Müslüman Çoğunluğu Temsil Eden Kurum (Muhatap) Problemi: Almanya Anayasası’nda din eğitimi bu şekilde garanti altına alınmış olmakla birlikte, İslâm din dersleri uygulamasında bazı aksaklıklar ve eyaletler arasında farklılıklar ortaya çıkmıştır.
Bu konuda İslam dininin temsilcisinin yani çoğunluğu temsil eden ve İslâm din dersinin program ve amaçlarını belirleyecek olan dinî bir cemaat (muhatabın) kim olacağı tartışma konusu olmuştur.
Federal Almanya Anayasası’nın 7. maddesinde yer alan “Din dersinin dinî cemaatlerin prensipleriyle mutabık (uygun) biçimde verileceği” hükmü, bu güne kadar İslâm din derslerinin okullarda düzenli bir ders olarak yer almasını engellemiştir. Çünkü, yukarıda sözü edilen maddeden de anlaşılacağı üzere F. Anayasa’da din dersinin program ve amaçlarını dinî cemaatin belirlemesi öngörülmüştür. Hıristiyan din dersleri için Kiliseler (Katolik ve Protestan Kiliseleri) bunu yapmaktadırlar. Ancak İslâm din dersleri için durum farklıdır. İslâm dininde Kilise benzeri bir kuruluş yoktur. Müslümanlar, özellikle de yabancı ülkelerde yaşayanlar dinî faaliyetlerini daha iyi yürütebilmek için çeşitli dernekler ve kurumlar oluşturmuşlardır. Bunların sayıları oldukça kabarıktır. Almanya’da Müslümanlar tarafından bir çok dini teşkilât kurulmuştur. Bunların her biri Federal Anayasa’daki yetkiyi elde etmek amacıyla İslâm din derslerinin program ve amaçlarını belirleme konusunda kendisinin söz sahibi olduğunu ileri sürmektedir. Ancak hiç biri Müslümanların çoğunluğunu temsil edememektedir. Bu nedenle din derslerinin içeriğini ve amaçlarını belirlemede herhangi birisinin muhatap kabul edilmesi diğerlerinin itirazlarına sebep olmaktadır. Durumun yıllardır bu şekilde sürüp gitmesi, İslâm din derslerinin bir türlü okullarda düzenli bir ders olarak verilmemesi sonucunu doğurmuştur.

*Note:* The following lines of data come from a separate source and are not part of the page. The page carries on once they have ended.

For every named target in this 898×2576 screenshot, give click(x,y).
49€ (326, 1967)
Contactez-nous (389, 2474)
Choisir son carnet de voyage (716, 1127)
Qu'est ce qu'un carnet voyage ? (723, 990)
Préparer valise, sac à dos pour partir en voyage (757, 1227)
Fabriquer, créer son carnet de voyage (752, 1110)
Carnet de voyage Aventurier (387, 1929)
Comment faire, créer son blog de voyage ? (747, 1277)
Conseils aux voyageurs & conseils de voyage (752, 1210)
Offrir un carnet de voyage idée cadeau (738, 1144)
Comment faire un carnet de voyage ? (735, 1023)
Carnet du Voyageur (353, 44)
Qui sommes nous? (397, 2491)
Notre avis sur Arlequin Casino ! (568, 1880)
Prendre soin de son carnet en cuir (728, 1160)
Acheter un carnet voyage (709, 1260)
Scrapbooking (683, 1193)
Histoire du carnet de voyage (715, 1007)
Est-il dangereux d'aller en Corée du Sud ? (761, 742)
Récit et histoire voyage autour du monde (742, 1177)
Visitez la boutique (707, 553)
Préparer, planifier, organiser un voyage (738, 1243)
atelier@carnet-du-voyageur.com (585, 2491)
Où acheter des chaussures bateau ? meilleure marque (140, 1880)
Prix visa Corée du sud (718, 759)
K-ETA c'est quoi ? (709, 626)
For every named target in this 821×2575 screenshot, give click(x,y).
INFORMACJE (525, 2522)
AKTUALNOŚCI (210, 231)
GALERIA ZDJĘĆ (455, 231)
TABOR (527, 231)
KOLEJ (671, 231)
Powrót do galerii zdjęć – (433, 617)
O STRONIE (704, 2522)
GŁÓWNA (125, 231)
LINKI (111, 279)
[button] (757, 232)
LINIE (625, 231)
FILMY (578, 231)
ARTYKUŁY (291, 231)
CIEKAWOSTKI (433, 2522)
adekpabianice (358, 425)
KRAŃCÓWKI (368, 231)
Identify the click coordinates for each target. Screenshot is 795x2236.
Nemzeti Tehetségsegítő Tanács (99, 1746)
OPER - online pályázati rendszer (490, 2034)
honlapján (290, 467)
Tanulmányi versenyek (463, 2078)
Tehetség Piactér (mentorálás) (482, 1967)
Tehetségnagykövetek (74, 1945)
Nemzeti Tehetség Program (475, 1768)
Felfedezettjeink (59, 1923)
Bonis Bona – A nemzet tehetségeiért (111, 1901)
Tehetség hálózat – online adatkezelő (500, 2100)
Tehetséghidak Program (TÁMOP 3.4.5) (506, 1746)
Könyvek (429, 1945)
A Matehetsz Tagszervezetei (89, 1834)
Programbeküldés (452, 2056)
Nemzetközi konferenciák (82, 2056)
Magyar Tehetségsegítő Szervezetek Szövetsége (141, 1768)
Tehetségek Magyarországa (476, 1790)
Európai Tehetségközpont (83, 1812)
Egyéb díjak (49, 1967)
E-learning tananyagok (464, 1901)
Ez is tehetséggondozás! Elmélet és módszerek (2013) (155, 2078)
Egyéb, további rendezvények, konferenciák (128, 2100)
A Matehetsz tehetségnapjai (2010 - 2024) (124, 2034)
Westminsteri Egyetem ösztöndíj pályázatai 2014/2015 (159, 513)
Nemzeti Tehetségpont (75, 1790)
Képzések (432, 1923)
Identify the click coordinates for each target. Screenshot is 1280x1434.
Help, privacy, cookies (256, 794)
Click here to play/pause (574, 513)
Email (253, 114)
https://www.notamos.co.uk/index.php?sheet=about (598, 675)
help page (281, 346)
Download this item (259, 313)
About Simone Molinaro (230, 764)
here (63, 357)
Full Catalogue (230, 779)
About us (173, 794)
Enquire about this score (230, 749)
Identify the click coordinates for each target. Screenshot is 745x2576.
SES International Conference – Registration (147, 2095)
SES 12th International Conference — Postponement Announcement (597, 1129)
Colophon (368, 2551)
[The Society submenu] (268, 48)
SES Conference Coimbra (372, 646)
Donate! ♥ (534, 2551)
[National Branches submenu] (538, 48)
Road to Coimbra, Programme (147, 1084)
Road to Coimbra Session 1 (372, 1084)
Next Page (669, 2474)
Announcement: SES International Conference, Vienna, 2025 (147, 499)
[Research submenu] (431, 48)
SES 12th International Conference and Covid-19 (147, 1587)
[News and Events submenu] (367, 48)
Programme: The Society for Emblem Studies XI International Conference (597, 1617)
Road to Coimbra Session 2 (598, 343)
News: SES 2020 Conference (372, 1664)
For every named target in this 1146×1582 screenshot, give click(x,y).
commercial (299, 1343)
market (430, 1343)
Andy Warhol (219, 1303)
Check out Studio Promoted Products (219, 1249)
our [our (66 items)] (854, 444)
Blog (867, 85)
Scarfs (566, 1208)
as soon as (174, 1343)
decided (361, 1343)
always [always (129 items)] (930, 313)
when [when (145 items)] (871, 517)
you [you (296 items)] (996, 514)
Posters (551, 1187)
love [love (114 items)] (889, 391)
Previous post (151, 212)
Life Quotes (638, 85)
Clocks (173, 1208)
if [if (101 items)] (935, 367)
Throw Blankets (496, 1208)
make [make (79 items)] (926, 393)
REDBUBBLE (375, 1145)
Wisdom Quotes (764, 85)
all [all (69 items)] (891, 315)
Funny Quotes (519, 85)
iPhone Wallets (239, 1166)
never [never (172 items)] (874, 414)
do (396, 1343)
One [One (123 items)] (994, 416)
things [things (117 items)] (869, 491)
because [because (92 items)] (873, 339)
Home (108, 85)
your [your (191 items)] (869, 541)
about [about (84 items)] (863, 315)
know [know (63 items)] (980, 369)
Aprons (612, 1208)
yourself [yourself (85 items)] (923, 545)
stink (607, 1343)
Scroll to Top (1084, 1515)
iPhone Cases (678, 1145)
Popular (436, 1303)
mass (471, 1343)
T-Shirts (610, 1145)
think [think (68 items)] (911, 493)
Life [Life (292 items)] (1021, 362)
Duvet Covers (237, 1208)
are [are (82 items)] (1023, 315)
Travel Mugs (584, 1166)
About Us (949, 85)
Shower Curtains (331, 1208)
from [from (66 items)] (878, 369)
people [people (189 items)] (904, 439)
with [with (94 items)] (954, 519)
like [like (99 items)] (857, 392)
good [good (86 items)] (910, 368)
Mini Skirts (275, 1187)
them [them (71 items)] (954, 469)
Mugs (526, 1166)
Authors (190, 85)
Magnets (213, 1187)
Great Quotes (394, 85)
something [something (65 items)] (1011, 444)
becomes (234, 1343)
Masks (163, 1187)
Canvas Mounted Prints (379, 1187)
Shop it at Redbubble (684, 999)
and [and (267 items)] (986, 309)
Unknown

Yukarıda anlatılan zorluk, Alman ilgililer tarafından da dile getirilmektedir. İslâm din dersi, kendi başına bir branş olarak okullarda yer alamayınca, ancak program dışı ve isteğe bağlı olan Ana dili tamamlama dersleri içerisinde kısmen verilebilmektedir.
İslâm din dersi anlatılan nedenle bağımsız bir branş olarak okutulmadığından, özellikle Alman ilgililer tarafından Din Dersi (Religionsunterricht) yerine Din Eğitimi (Religiöse Unterweisung) ifadesi kullanılmaktadır.16
Ancak son yıllarda değişik eyaletlerde farklı uygulamalar gözlenmektedir. İslâm din dersleri ile ilgili girişimlerden bazıları kısaca şöyle özetlenebilir:
Berlin Eyaleti’nde “İslâm Federasyonu” isimli bir dernek, din derslerini Almanca olarak vermeyi üstlenmiş ve bu konuda en üst mahkemeden karar aldırmıştır.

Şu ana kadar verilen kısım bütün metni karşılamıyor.